Federal judge rejects prisoner’s claim over opened mail
A federal inmate in Kentucky has failed to state a cognizable free-speech claim over prison officials’ opening of his mail from his attorney outside his presence. Although prison officials should not have opened the mail in the way they did, a federal court ruled, their action did not rise to the level of a constitutional violation.
Inmate Edryck Dante Mooney of the United States Penitentiary McCreary in Pine Knot alleged that in August 2010, his attorney sent him mail concerning legal matters. Prison officials are not supposed to open an inmate’s legal mail unless the inmate is present, but Mooney alleged that several officers did so and rummaged through the packet. Prison officials contended that Mooney’s attorney failed to label the packet properly as legal-related.
After exhausting his administrative claims, Mooney filed a suit pro se (by himself) in federal district court, alleging a violation of several constitutional rights, including First Amendment rights.
On May 4, U.S. District Judge Henry R. Wilhoit Jr. dismissed his claim in Mooney v. Wilson. Wilhoit acknowledged that inmates can state First Amendment claims regarding interference with their mail. However, he noted that such a claim requires “actual injury,” defined by the U.S. Supreme Court as “actual prejudice with respect to contemplated or existing litigation, such as the inability to meet a filing deadline or to present a claim.”

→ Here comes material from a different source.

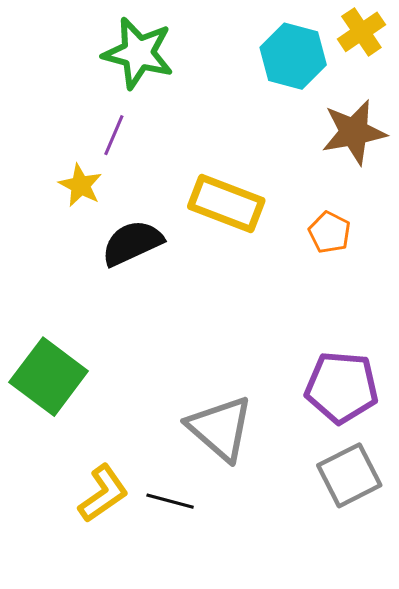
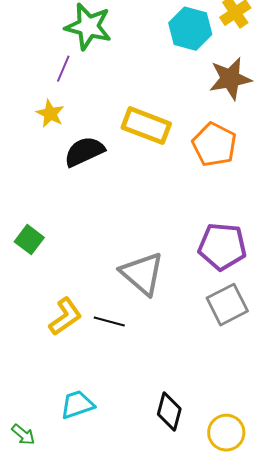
purple line: (114, 135) -> (63, 69), moved
orange pentagon: (330, 232) -> (214, 145), size x1.6
green square: (49, 377) -> (29, 240), size x0.6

Examples of actual injury would include a case being dismissed, an inability to file a lawsuit, or missing a court deadline. Mooney failed to show how the opening of the mail from his attorney met this “actual injury” standard, the judge found.
“Because Mooney alleges no actual injury resulting from the alleged action, he fails to state a First Amendment claim,” Wilhoit concluded.
The case illustrates the principle that not every wrong or improper action by a prison official will rise to the level of a constitutional violation.